Cartagena

Monday, February 5, 2018  Cartagena

My brother-in-law Lee wrote, “When I lived in Colombia during my Peace Corps days in 1966-1968 we referred to Avianca as Avianunca. (Never fly).”  Well, the planes that don’t fly are updated, but they still don’t fly.  The non-stop from Medellin to Cartagena on Sunday, a very short flight, was cancelled.  We had to fly from Medellin to Bogota and then Bogota to Cartagena.  It took most of the day, and we arrived at our hotel in Cartagena in the late afternoon.  Our non-stop home tomorrow from Cartagena to Miami is cancelled.  We’re currently scheduled to fly Cartagena-Bogota-Miami, and will arrive in Miami after our flight to Rochester leaves.  Avianunca indeed.

We took a long walk around Old Cartagena last evening.  The temperature was in the high 80s and the humidity felt like 100%.  It’s an old walled city, with charming streets and plazas, all crowded with tourists, most of whom are speaking Spanish.  There’s much Afro-Caribbean influence here, and we came upon this in Simon Bolivar Plaza:



We had a lovely outdoor dinner and got back to the hotel in time for the fourth quarter of the Super Bowl. I guess Belichick and Brady are not gods.

This morning we had a comprehensive lecture on the writings and life of Gabriel Garcia Marquez, Colombia’s Nobel Prize-winning author.  Joyce has begun One Hundred Years of Solitude but is having trouble getting into it.  I’ve not read any of his work, but people are saying that Love in the Time of Cholera is easier.

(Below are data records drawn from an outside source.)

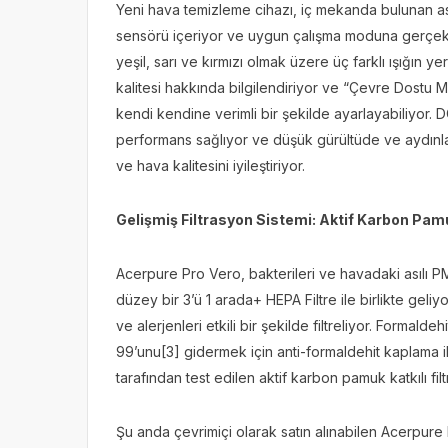
Yeni hava temizleme cihazı, iç mekanda bulunan asılı
sensörü içeriyor ve uygun çalışma moduna gerçek z
yeşil, sarı ve kırmızı olmak üzere üç farklı ışığın ye
kalitesi hakkında bilgilendiriyor ve “Çevre Dostu 
kendi kendine verimli bir şekilde ayarlayabiliyor. 
performans sağlıyor ve düşük gürültüde ve aydınl
ve hava kalitesini iyileştiriyor.
Gelişmiş Filtrasyon Sistemi: Aktif Karbon Pamu
Acerpure Pro Vero, bakterileri ve havadaki asılı PM
düzey bir 3’ü 1 arada
+
HEPA Filtre ile birlikte geli
ve alerjenleri etkili bir şekilde filtreliyor. Formal
99’unu
[3]
gidermek için anti-formaldehit kaplama i
tarafından test edilen aktif karbon pamuk katkılı fi
Şu anda çevrimiçi olarak satın alınabilen Acerpure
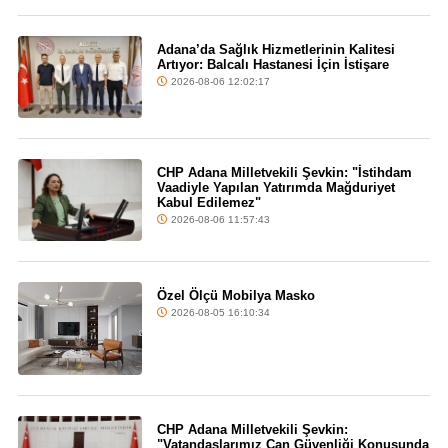
Adana’da Sağlık Hizmetlerinin Kalitesi
Artıyor: Balcalı Hastanesi İçin İstişare
2026-08-06 12:02:17
CHP Adana Milletvekili Şevkin: "İstihdam
Vaadiyle Yapılan Yatırımda Mağduriyet
Kabul Edilemez"
2026-08-06 11:57:43
Özel Ölçü Mobilya Masko
2026-08-05 16:10:34
CHP Adana Milletvekili Şevkin:
"Vatandaşlarımız Can Güvenliği Konusunda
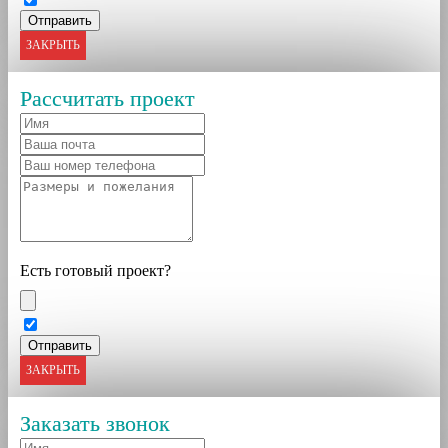
ЗАКРЫТЬ
Рассчитать проект
Есть готовый проект?
ЗАКРЫТЬ
Заказать звонок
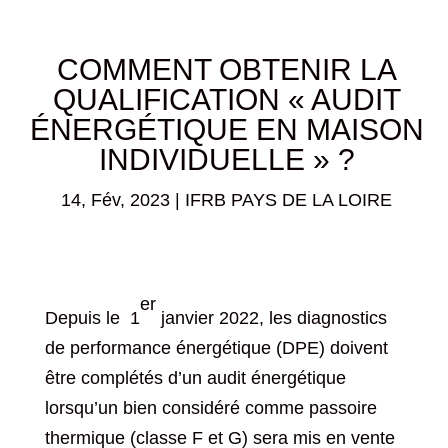
COMMENT OBTENIR LA
QUALIFICATION « AUDIT
ÉNERGÉTIQUE EN MAISON
INDIVIDUELLE » ?
14, Fév, 2023
|
IFRB PAYS DE LA LOIRE
er
Depuis le 1
janvier 2022, les diagnostics
de performance énergétique (DPE) doivent
être complétés d’un audit énergétique
lorsqu’un bien considéré comme passoire
thermique (classe F et G) sera mis en vente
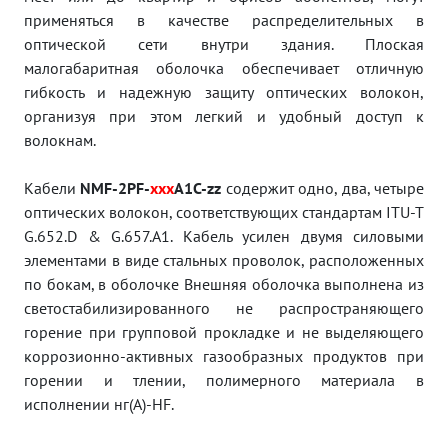
применяться в качестве распределительных в
оптической сети внутри здания. Плоская
малогабаритная оболочка обеспечивает отличную
гибкость и надежную защиту оптических волокон,
организуя при этом легкий и удобный доступ к
волокнам.
Кабели
NMF-2PF-
xxx
A1С-zz
содержит одно, два, четыре
оптических волокон, соответ
ствующих стандартам ITU-T
G.652.D & G.657.A1. Кабель усилен двумя силовыми
элементами в виде стальных
проволок, расположенных
по бокам, в оболочке Внешняя оболочка выполнена из
светостабилизированного
не распространяющего
горение при групповой прокладке и не выделяющего
коррозионно-активных газо
образных продуктов при
горении и тлении, полимерного материала в
исполнении нг(A)-HF.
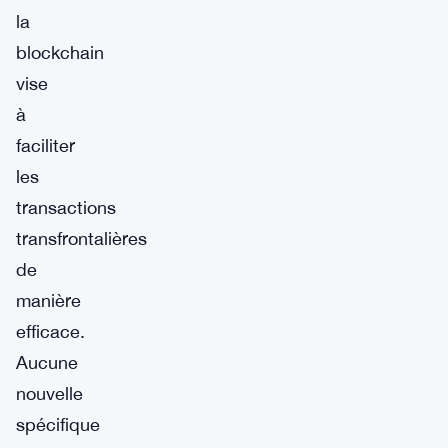
la
blockchain
vise
à
faciliter
les
transactions
transfrontalières
de
manière
efficace.
Aucune
nouvelle
spécifique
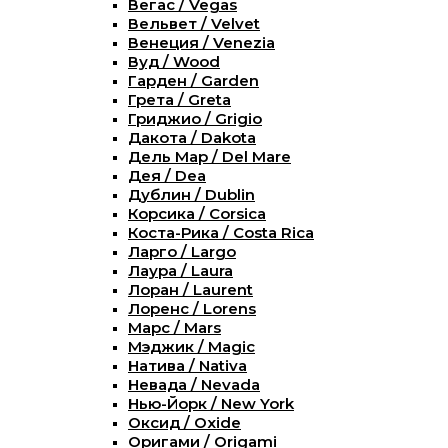
Вегас / Vegas
Вельвет / Velvet
Венеция / Venezia
Вуд / Wood
Гарден / Garden
Грета / Greta
Гриджио / Grigio
Дакота / Dakota
Дель Мар / Del Mare
Дея / Dea
Дублин / Dublin
Корсика / Corsica
Коста-Рика / Costa Rica
Ларго / Largo
Лаура / Laura
Лоран / Laurent
Лоренс / Lorens
Марс / Mars
Мэджик / Magic
Натива / Nativa
Невада / Nevada
Нью-Йорк / New York
Оксид / Oxide
Оригами / Origami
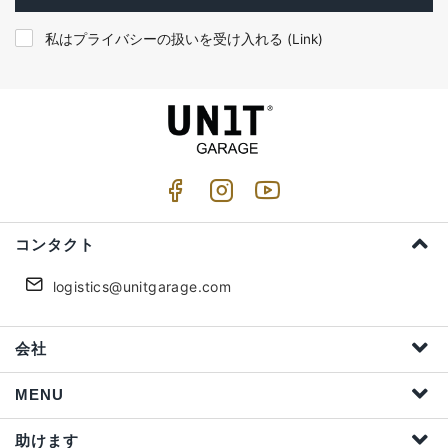
私はプライバシーの扱いを受け入れる (
Link
)
コンタクト
logistics@unitgarage.com
会社
MENU
助けます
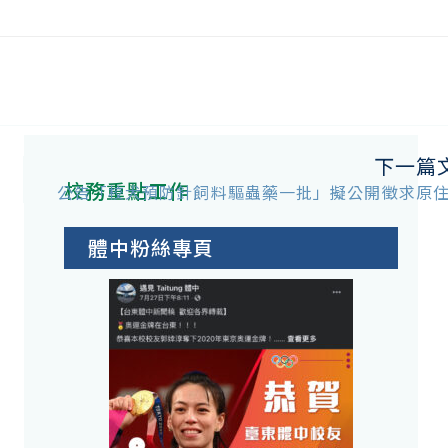
下一篇
校務重點工作
公告「校犬預防針飼料驅蟲藥一批」擬公開徵求原
體中粉絲專頁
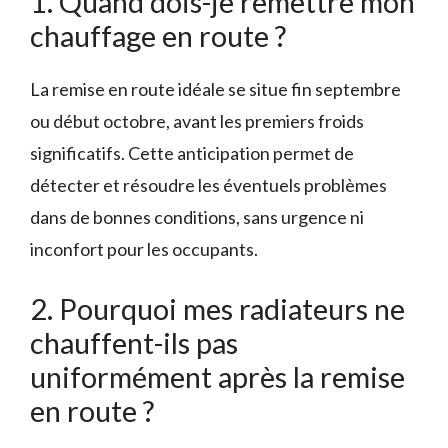
1. Quand dois-je remettre mon
chauffage en route ?
La remise en route idéale se situe fin septembre
ou début octobre, avant les premiers froids
significatifs. Cette anticipation permet de
détecter et résoudre les éventuels problèmes
dans de bonnes conditions, sans urgence ni
inconfort pour les occupants.
2. Pourquoi mes radiateurs ne
chauffent-ils pas
uniformément après la remise
en route ?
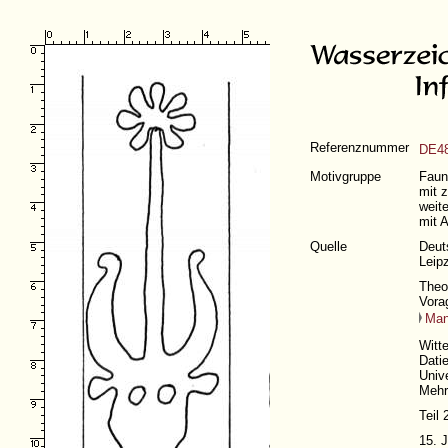
Referenznummer
DE48
Motivgruppe
Faun
mit 
weite
mit 
Quelle
Deuts
Leip
Theo
Vora
Ma
Witt
Datie
Unive
Mehrt
Teil 
15. 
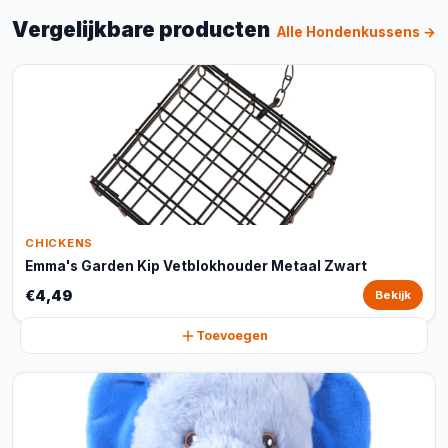
Vergelijkbare producten
Alle Hondenkussens →
CHICKENS
Emma's Garden Kip Vetblokhouder Metaal Zwart
€4,49
Bekijk
Toevoegen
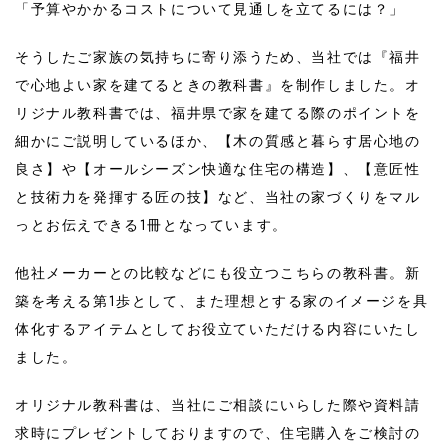
「予算やかかるコストについて見通しを立てるには？」
そうしたご家族の気持ちに寄り添うため、当社では『福井
で心地よい家を建てるときの教科書』を制作しました。オ
リジナル教科書では、福井県で家を建てる際のポイントを
細かにご説明しているほか、【木の質感と暮らす居心地の
良さ】や【オールシーズン快適な住宅の構造】、【意匠性
と技術力を発揮する匠の技】など、当社の家づくりをマル
っとお伝えできる1冊となっています。
他社メーカーとの比較などにも役立つこちらの教科書。新
築を考える第1歩として、また理想とする家のイメージを具
体化するアイテムとしてお役立ていただける内容にいたし
ました。
オリジナル教科書は、当社にご相談にいらした際や資料請
求時にプレゼントしておりますので、住宅購入をご検討の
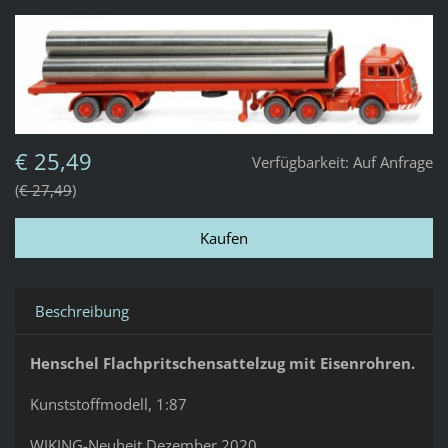
€ 25,49
Verfügbarkeit:
Auf Anfrage
€ 27,49
Beschreibung
Henschel Flachpritschensattelzug mit Eisenrohren.
Kunststoffmodell, 1:87
WIKING-Neuheit Dezember 2020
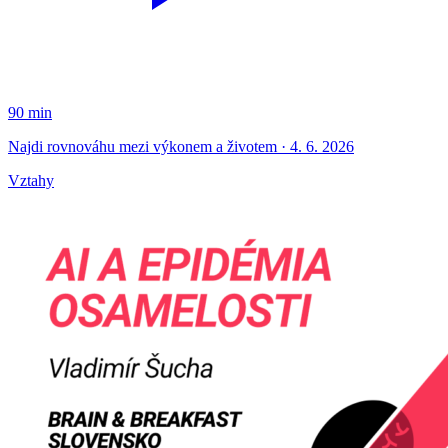
90 min
Najdi rovnováhu mezi výkonem a životem · 4. 6. 2026
Vztahy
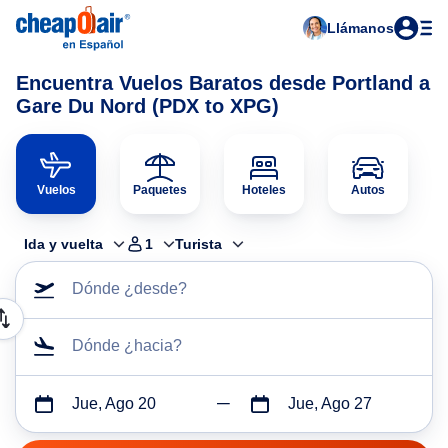
Llámanos
Encuentra Vuelos Baratos desde Portland a
Gare Du Nord (PDX to XPG)
Vuelos
Paquetes
Hoteles
Autos
Ida y vuelta
1
Turista
Dónde ¿desde?
Dónde ¿hacia?
Jue, Ago 20
Jue, Ago 27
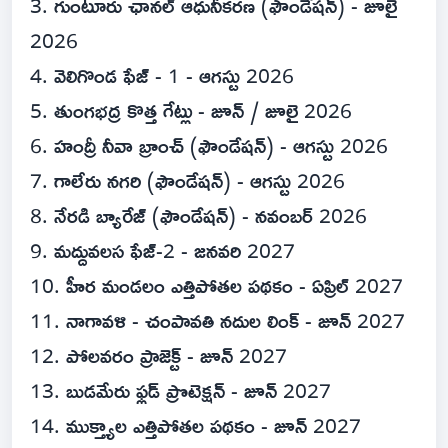
3. గుంటూరు ఛానల్ ఆధునీకరణ (ఫౌండేషన్) - జూలై
2026
4. వెలిగొండ ఫేజ్ - 1 - ఆగస్టు 2026
5. తుంగభద్ర కొత్త గేట్లు - జూన్ / జూలై 2026
6. హంద్రీ నీవా బ్రాంచ్ (ఫౌండేషన్) - ఆగస్టు 2026
7. గాలేరు నగరి (ఫౌండేషన్) - ఆగస్టు 2026
8. నేరడి బ్యారేజ్ (ఫౌండేషన్) - నవంబర్ 2026
9. మద్దువలస ఫేజ్-2 - జనవరి 2027
10. హీర మండలం ఎత్తిపోతల పథకం - ఏప్రిల్ 2027
11. నాగావళి - చంపావతి నదుల లింక్ - జూన్ 2027
12. పోలవరం ప్రాజెక్ట్ - జూన్ 2027
13. బుడమేరు ఫ్లడ్ ప్రొటెక్షన్ - జూన్ 2027
14. ముక్త్యాల ఎత్తిపోతల పథకం - జూన్ 2027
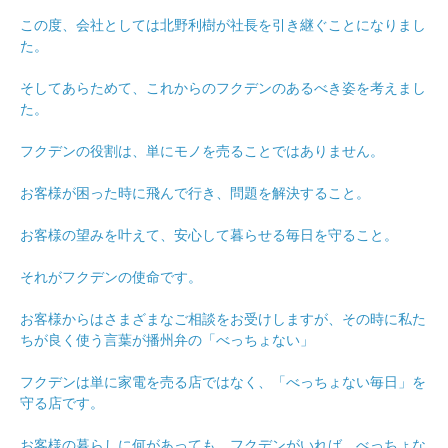
この度、会社としては北野利樹が社長を引き継ぐことになりまし
た。
そしてあらためて、これからのフクデンのあるべき姿を考えまし
た。
フクデンの役割は、単にモノを売ることではありません。
お客様が困った時に飛んで行き、問題を解決すること。
お客様の望みを叶えて、安心して暮らせる毎日を守ること。
それがフクデンの使命です。
お客様からはさまざまなご相談をお受けしますが、その時に私た
ちが良く使う言葉が播州弁の「べっちょない」
フクデンは単に家電を売る店ではなく、「べっちょない毎日」を
守る店です。
お客様の暮らしに何があっても、フクデンがいれば、べっちょな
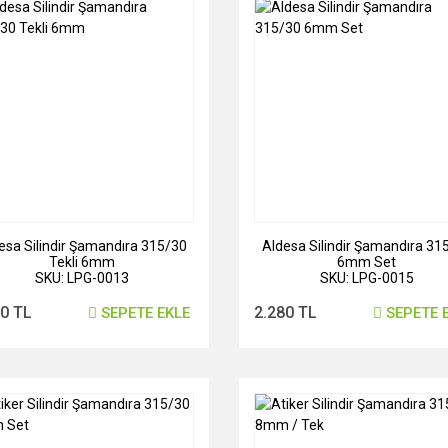
esa Silindir Şamandıra 315/30
Aldesa Silindir Şamandıra 31
Tekli 6mm
6mm Set
SKU: LPG-0013
SKU: LPG-0015
00 TL
2.280 TL
SEPETE EKLE
SEPETE 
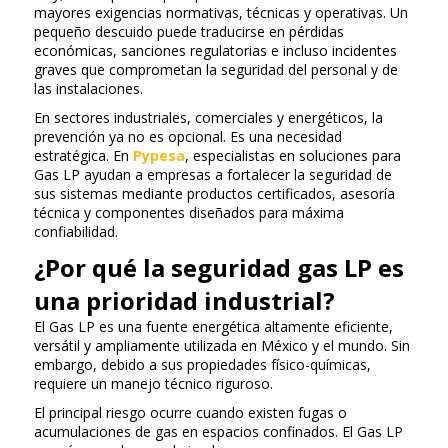
mayores exigencias normativas, técnicas y operativas. Un
pequeño descuido puede traducirse en pérdidas
económicas, sanciones regulatorias e incluso incidentes
graves que comprometan la seguridad del personal y de
las instalaciones.
En sectores industriales, comerciales y energéticos, la
prevención ya no es opcional. Es una necesidad
estratégica. En
Pypesa
, especialistas en soluciones para
Gas LP ayudan a empresas a fortalecer la seguridad de
sus sistemas mediante productos certificados, asesoría
técnica y componentes diseñados para máxima
confiabilidad.
¿Por qué la seguridad gas LP es
una prioridad industrial?
El Gas LP es una fuente energética altamente eficiente,
versátil y ampliamente utilizada en México y el mundo. Sin
embargo, debido a sus propiedades físico-químicas,
requiere un manejo técnico riguroso.
El principal riesgo ocurre cuando existen fugas o
acumulaciones de gas en espacios confinados. El Gas LP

We then visited the 18th c. San Felipe Fortress:



The stories of attacks by the British (Sir Francis Drake), the French, pirates, and the defenses put up by Spain over centuries are remarkable.  This fortress was the largest and most important of the Spanish defenses in all the Americas, and we heard that history on site.  The fortress is built mostly of coral from a reef offshore, which was destroyed to make the fortress:



There were three different sized cannons atop the fortress, some of which could reach over 1 km.:



The view of part of downtown Cartagena from the fortress is lovely:



From the fortress we went to the Heredia Theater, named for the father of the city, Don Pedro Heredia, and built as a commemoration of the 100th anniversary of the city’s founding, which was in 1811, so the theater was built in 1911.  It was restored in 1998.




We then went to the very difficult Inquisition Museum.  The Inquisition came late to Colombia—it arrived in Peru in the 1570s, but it wasn’t until 1610 that two inquisitors arrived in Cartagena from Peru.  Once they got started, however, it was fully implemented, and the museum has some horrible devices to torture and maim and kill.  There’s a prominent portrait of Torquemada, the priest who started it all:



I won’t post any photos of the horrors within the museum; suffice it to say that the Inquisition lasted here until independence, in 1811.

Our final visit was to the sanctuary and church named for San Pedro Claver, a remarkable priest who confronted the slave trade and saved many Africans who had been shipped to Colombia to work.  His story is impressive, and the sanctuary is lovely:



His canonization and beatification are celebrated in the church named for him; the panels in the stained-glass portion of the dome tell his story:




Tonight we had our goodbye dinner, and tomorrow we leave for home.  Who knows when we’ll get there!  Unless something extraordinary happens, this will be the last post for this blog.